- Type: Formation
- Underlies: La Tuna Formation
- Overlies: Rancheria Formation
- Thickness: 30 m (98 ft)

Lithology
- Primary: Shale
- Other: Sandstone, limestone

Location
- Coordinates: 31°46′05″N 106°01′34″W﻿ / ﻿31.768°N 106.026°W
- Region: Texas, New Mexico
- Country: United States

Type section
- Named for: Helms West Well
- Named by: J.W. Beede
- Year defined: 1920
- Helms Formation (the United States) Helms Formation (Texas)

= Helms Formation =

Geologic formation in Texas and New Mexico, US

The Helms Formation is a geologic formation in Texas and New Mexico. It preserves fossils dating back to the Chesterian (Serpukhovian) Age of the Carboniferous period.

== Description ==
At its type section in the Hueco Mountains, the formation consists of 98 feet of olive-gray shale, shaly sandstone, and dirty limestone. It is unconformably underlain by the Rancheria Formation and unconformably overlain by the La Tuna Formation. The formation also crops out in the Organ Mountains of New Mexico.

The formation is interpreted as having been deposited during a marine regression (withdrawal of the sea from the continent) to the south.

== Fossils ==
The formation contains fossils characteristic of the Chesterian (Serpukhovian) Age of the Carboniferous period. These include abundant specimens of the ostracod Graphiadactyllis arkansana, as well as specimens of the bryozoan Archimedes terebriformis, the echinoderm Pentremites, the brachiopods Composita subquadrata, Spiriferina transversa, Diaphragmus elegans, and several species of Dictyoclostus, and the trilobite Paladin helmensis.

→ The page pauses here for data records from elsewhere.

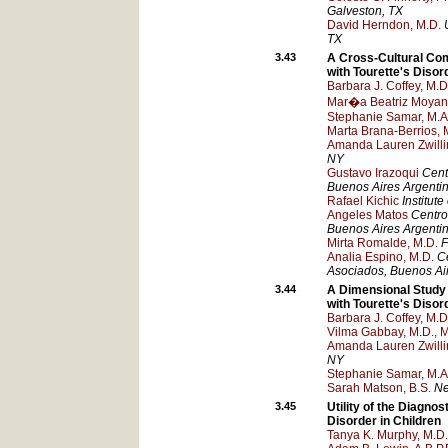
Galveston
, TX
David Herndon, M.D.
TX
3.43
A Cross-Cultural Com
with Tourette's Disor
Barbara J. Coffey, M.D
Mar�a Beatriz Moyan
Stephanie Samar, M.A
Marta Brana-Berrios, 
Amanda Lauren Zwillin
NY
Gustavo Irazoqui
Cent
Buenos Aires
Argenti
Rafael Kichic
Institut
Angeles Matos
Centro
Buenos Aires
Argenti
Mirta Romalde, M.D.
F
Analia Espino, M.D.
Ce
Asociados
, Buenos Ai
3.44
A Dimensional Study 
with Tourette's Disor
Barbara J. Coffey, M.D
Vilma Gabbay, M.D., M
Amanda Lauren Zwillin
NY
Stephanie Samar, M.A
Sarah Matson, B.S.
Ne
3.45
Utility of the Diagno
Disorder in Children
Tanya K. Murphy, M.D.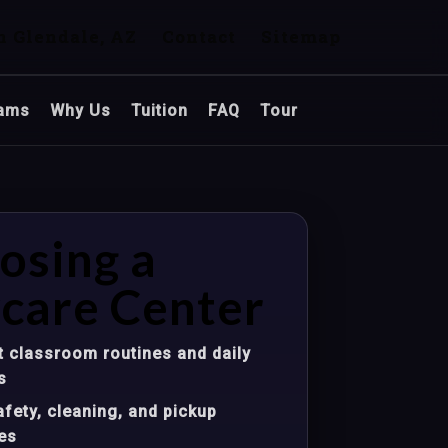
n Glendale, AZ
Contact
Sitemap
ams
Why Us
Tuition
FAQ
Tour
osing a
care Center
 classroom routines and daily
s
fety, cleaning, and pickup
es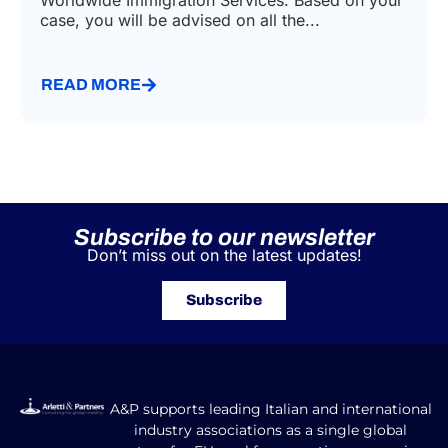
Worldwide Immigration Services. Based on your
case, you will be advised on all the...
READ MORE
Subscribe to our newsletter
Don’t miss out on the latest updates!
Subscribe
A&P supports leading Italian and international
industry associations as a single global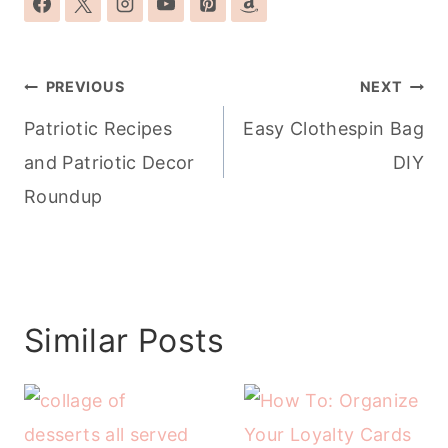
Post
PREVIOUS
NEXT
navigation
Patriotic Recipes
Easy Clothespin Bag
and Patriotic Decor
DIY
Roundup
Similar Posts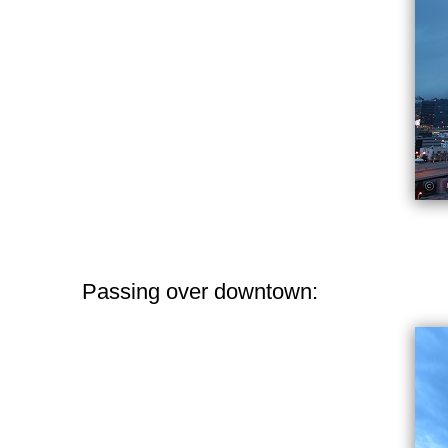
Passing over downtown: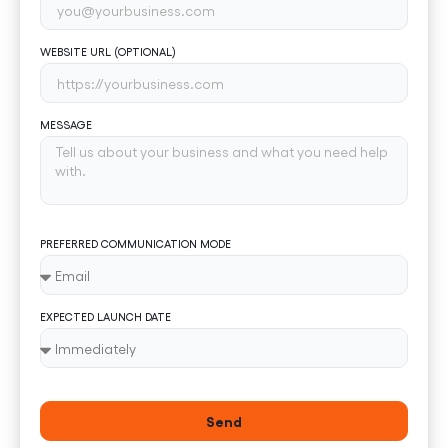
WEBSITE URL (OPTIONAL)
MESSAGE
PREFERRED COMMUNICATION MODE
EXPECTED LAUNCH DATE
Send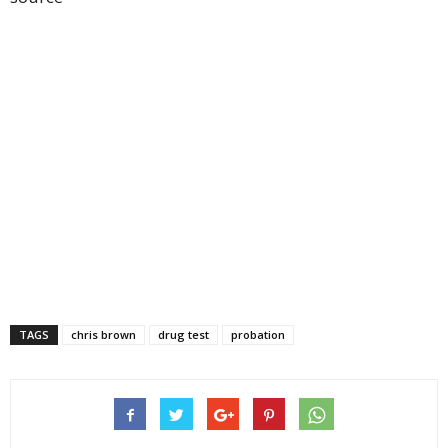
TAGS
chris brown
drug test
probation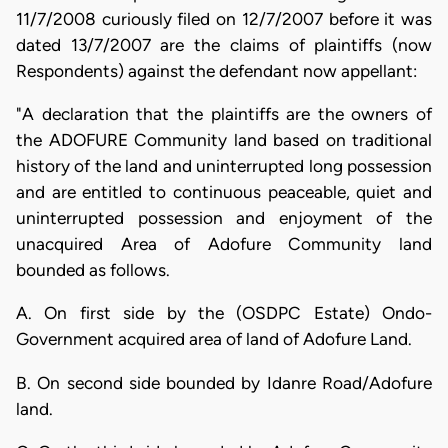
11/7/2008 curiously filed on 12/7/2007 before it was
dated 13/7/2007 are the claims of plaintiffs (now
Respondents) against the defendant now appellant:
"A declaration that the plaintiffs are the owners of
the ADOFURE Community land based on traditional
history of the land and uninterrupted long possession
and are entitled to continuous peaceable, quiet and
uninterrupted possession and enjoyment of the
unacquired Area of Adofure Community land
bounded as follows.
A. On first side by the (OSDPC Estate) Ondo-
Government acquired area of land of Adofure Land.
B. On second side bounded by Idanre Road/Adofure
land.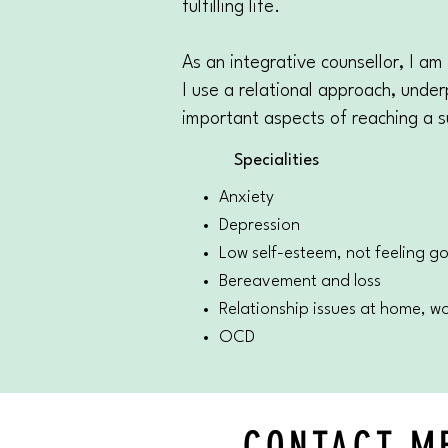
fulfilling life.
As an integrative counsellor, I am
I use a relational approach, under
important aspects of reaching a s
Specialities
Anxiety
Depression
Low self-esteem, not feeling 
Bereavement and loss
Relationship issues at home, wor
OCD
CONTACT M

== History of investigation ==
The formation was first designated as the Helms Group by J.W. Beeded in 1920 for outcrops near Helms Well West near the Hueco Mountains. The original definition included the entire set of beds between Silurian and Pennsylvanian in age. In 1949, L.R. Laudon and A.L. Bowsher restricted Helms Formation to only the uppermost beds of the original section.